Since then, Papenfuse and I have revisited that topic several times, including in an extensive Q&A in the current issue of TheBurg, as well as in several casual conversations. I set the bar at competence; he raises it with both competence and inspiration.

Therefore, I was pleased, if a little surprised, at the stone-cold pragmatism he’s demonstrated during his first week in office.

It started right at the beginning, during his swearing-in on Monday. His address focused not on grand ideas, theoretical concepts, dreams or history, but on repairing the bedraggled municipal building. After brief, plain-spoken remarks, he led reporters on a tour of City Hall’s dirt, disrepair and dank, hoping to use the assembled media and rolling cameras to put out a public call for private funds.

I’ve written that I see a mayor, primarily, as an administrator tasked with delivering a core group of critical services to the people–the residents–who are paying for them. And nothing is more fundamental to that mission than providing a decent environment for workers who must deliver those services. That said: even I was surprised by the smallness of the small ball. That’s not intended as criticism, but as an acknowledgement that reform and advancement of city government must start at the bottom, building up from there.

Papenfuse’s cabinet appointments similarly showed attention to the practical realities of governing and delivering services. We already knew that the well-connected and respected Joyce Davis would serve as communications director. He then named Neil Grover, a founder of Debt Watch Harrisburg and special counsel to City Council, as city solicitor. Former Councilman Bruce Weber will serve as budget and finance director, and Aaron Johnson, Papenfuse’s former rival for mayor, will lead the Public Works Department.

Taken together, the appointments serve another important and practical function. These department heads all have ties to City Council, which should help Papenfuse with Harrisburg’s often-contentious legislative body. He seems to understand the reality that he cannot dictate, that, in order to get anything done, he needs the support of council members. That may sound obvious, but it’s a lesson that both mayors Reed and Thompson never seemed to learn, to their–and the city’s–great detriment.

When I was a young reporter in New Jersey, I covered our area’s local legislative delegation. At the time, a long-time state assemblyman was appointed to the Senate following a vacancy. When I learned of the appointment, I called him and asked what his priorities would be as a state senator. I suppose that I expected the articulation of some great goal or, lacking that, at least a few talking points out of the Republican playbook (less government, lower taxes). Instead, he told me that he wanted to make sure that the grass was cut regularly along state highways, that he was always bothered by the overgrowth and weeds in the medians and at the sides of the roads as he motored along to Trenton. So, he’d make that his first order of business.
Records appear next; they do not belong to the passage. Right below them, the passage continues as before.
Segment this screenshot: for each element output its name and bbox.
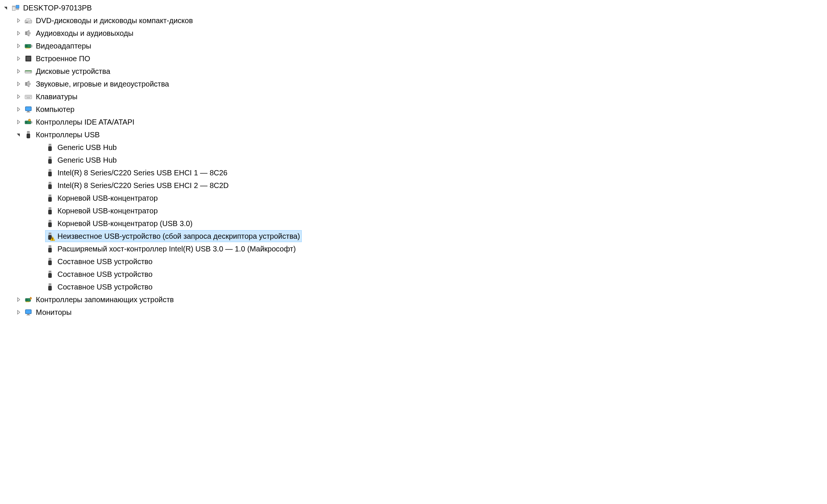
tree-item[interactable]: Корневой USB-концентратор	[0, 204, 827, 217]
svg-rect-60	[49, 195, 51, 197]
expand-icon[interactable]	[15, 42, 22, 50]
tree-item[interactable]: Мониторы	[0, 306, 827, 319]
svg-rect-29	[29, 96, 30, 97]
tree-item[interactable]: Корневой USB-концентратор	[0, 192, 827, 204]
svg-rect-67	[48, 210, 51, 214]
tree-item-label: Неизвестное USB-устройство (сбой запроса…	[57, 232, 300, 240]
svg-rect-65	[49, 208, 50, 209]
svg-rect-87	[49, 271, 50, 272]
svg-rect-35	[26, 112, 30, 113]
svg-rect-77	[52, 240, 53, 240]
expand-icon[interactable]	[15, 55, 22, 62]
svg-rect-81	[48, 248, 51, 252]
svg-rect-40	[27, 131, 29, 134]
svg-rect-90	[49, 284, 51, 286]
tree-item[interactable]: Клавиатуры	[0, 90, 827, 103]
usb-icon	[46, 206, 54, 215]
tree-item[interactable]: Generic USB Hub	[0, 154, 827, 166]
svg-rect-74	[50, 233, 51, 234]
tree-item-label: Дисковые устройства	[36, 68, 110, 75]
tree-item[interactable]: Неизвестное USB-устройство (сбой запроса…	[0, 230, 827, 242]
tree-item[interactable]: DVD-дисководы и дисководы компакт-дисков	[0, 14, 827, 27]
expand-icon[interactable]	[15, 17, 22, 24]
svg-rect-84	[50, 259, 51, 259]
tree-item[interactable]: Контроллеры USB	[0, 128, 827, 141]
expand-icon[interactable]	[15, 93, 22, 100]
svg-rect-71	[48, 223, 51, 227]
svg-rect-12	[25, 48, 30, 48]
svg-rect-8	[25, 32, 27, 35]
tree-item[interactable]: Intel(R) 8 Series/C220 Series USB EHCI 2…	[0, 179, 827, 192]
tree-item-label: Видеоадаптеры	[36, 42, 91, 50]
svg-rect-85	[48, 261, 51, 265]
svg-rect-11	[31, 45, 32, 47]
svg-rect-10	[26, 45, 28, 47]
expand-icon[interactable]	[15, 106, 22, 113]
tree-item-label: Мониторы	[36, 309, 72, 316]
svg-rect-88	[50, 271, 51, 272]
svg-rect-33	[26, 107, 31, 110]
expand-icon[interactable]	[15, 296, 22, 303]
tree-item[interactable]: Generic USB Hub	[0, 141, 827, 154]
svg-rect-53	[49, 170, 50, 170]
tree-item[interactable]: Контроллеры IDE ATA/ATAPI	[0, 116, 827, 128]
expand-icon[interactable]	[15, 118, 22, 126]
display-adapter-icon	[24, 41, 33, 50]
svg-rect-66	[50, 208, 51, 209]
ide-controller-icon	[24, 118, 33, 126]
svg-rect-55	[48, 172, 51, 176]
svg-rect-56	[49, 182, 51, 185]
tree-item[interactable]: DESKTOP-97013PB	[0, 1, 827, 14]
tree-item-label: Составное USB устройство	[57, 270, 153, 278]
tree-item[interactable]: Звуковые, игровые и видеоустройства	[0, 78, 827, 90]
tree-item[interactable]: Составное USB устройство	[0, 268, 827, 281]
tree-item[interactable]: Аудиовходы и аудиовыходы	[0, 27, 827, 40]
svg-rect-61	[49, 195, 50, 196]
svg-rect-78	[49, 245, 51, 248]
tree-item[interactable]: Составное USB устройство	[0, 255, 827, 268]
keyboard-icon	[24, 92, 33, 101]
svg-rect-38	[31, 122, 32, 123]
usb-icon	[46, 244, 54, 253]
tree-item-label: Корневой USB-концентратор (USB 3.0)	[57, 220, 192, 227]
expand-icon[interactable]	[15, 68, 22, 75]
svg-rect-45	[49, 144, 50, 145]
tree-item[interactable]: Встроенное ПО	[0, 52, 827, 65]
tree-item-label: Intel(R) 8 Series/C220 Series USB EHCI 2…	[57, 182, 229, 189]
tree-item-label: DESKTOP-97013PB	[23, 4, 92, 12]
tree-item[interactable]: Корневой USB-концентратор (USB 3.0)	[0, 217, 827, 230]
tree-item-label: Звуковые, игровые и видеоустройства	[36, 80, 169, 88]
svg-rect-22	[25, 71, 32, 71]
collapse-icon[interactable]	[15, 131, 22, 138]
svg-rect-48	[49, 157, 51, 159]
tree-item-label: Составное USB устройство	[57, 258, 153, 265]
svg-rect-26	[26, 96, 26, 97]
tree-item[interactable]: Составное USB устройство	[0, 281, 827, 293]
svg-rect-100	[26, 315, 30, 316]
speaker-icon	[24, 29, 33, 38]
svg-rect-70	[50, 220, 51, 221]
tree-item[interactable]: Компьютер	[0, 103, 827, 116]
usb-icon	[46, 181, 54, 190]
tree-item[interactable]: Контроллеры запоминающих устройств	[0, 293, 827, 306]
tree-item[interactable]: Intel(R) 8 Series/C220 Series USB EHCI 1…	[0, 166, 827, 179]
svg-rect-68	[49, 220, 51, 223]
tree-item-label: Контроллеры IDE ATA/ATAPI	[36, 118, 134, 126]
disk-drive-icon	[24, 67, 33, 76]
tree-item-label: Расширяемый хост-контроллер Intel(R) USB…	[57, 245, 296, 253]
tree-item[interactable]: Расширяемый хост-контроллер Intel(R) USB…	[0, 242, 827, 255]
tree-item[interactable]: Видеоадаптеры	[0, 40, 827, 52]
svg-rect-46	[50, 144, 51, 145]
collapse-icon[interactable]	[2, 4, 10, 12]
usb-icon	[46, 168, 54, 177]
svg-rect-98	[26, 310, 31, 313]
svg-rect-1	[13, 6, 15, 7]
tree-item[interactable]: Дисковые устройства	[0, 65, 827, 78]
expand-icon[interactable]	[15, 29, 22, 37]
expand-icon[interactable]	[15, 309, 22, 316]
storage-controller-icon	[24, 295, 33, 304]
svg-rect-24	[25, 82, 27, 85]
svg-rect-31	[26, 97, 30, 98]
tree-item-label: Составное USB устройство	[57, 283, 153, 291]
expand-icon[interactable]	[15, 80, 22, 88]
Standing in Harrisburg’s City Hall the other day, I remembered that story. Given my past conversations with Papenfuse, I was expecting his inaugural speech to be gilded with soaring rhetoric, grand ideas, lofty goals–words and phrases designed to inspire. Instead, he wanted to patch some ceilings and repair some walls.
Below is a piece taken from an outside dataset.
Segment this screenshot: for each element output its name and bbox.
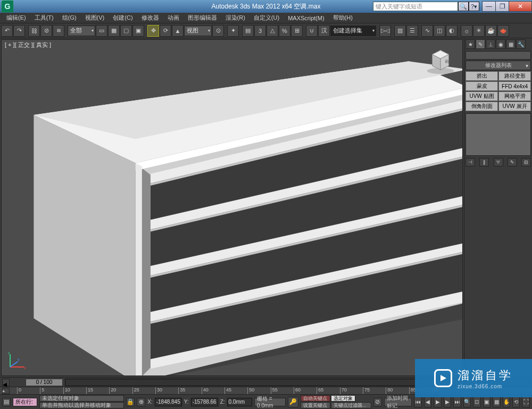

I was OK with that. Harrisburg badly needs to fix itself, and the municipal building seems like a fine place to start. As the week wore on, I began to see an administration playing the long game, not issuing edicts from on high but courting council and the public, laying down a foundation for actions to come. I also saw a focus on basic municipal services, as well as action on a few other practical, first-order items (a help desk instead of a security check, no metal detectors, no security detail, a meeting with Attorney General Kathleen Kane).

Perhaps, in weeks or months, Papenfuse will unpack the inspiration that I’m sure he still considers important. But, personally, I found this first week encouraging. As a resident, I want the grass cut, the potholes fixed, the roads striped, the trash collected. That’s what I want from my local government, and that requires several necessary conditions: a motivated workforce, good managers and a healthy relationship with City Council.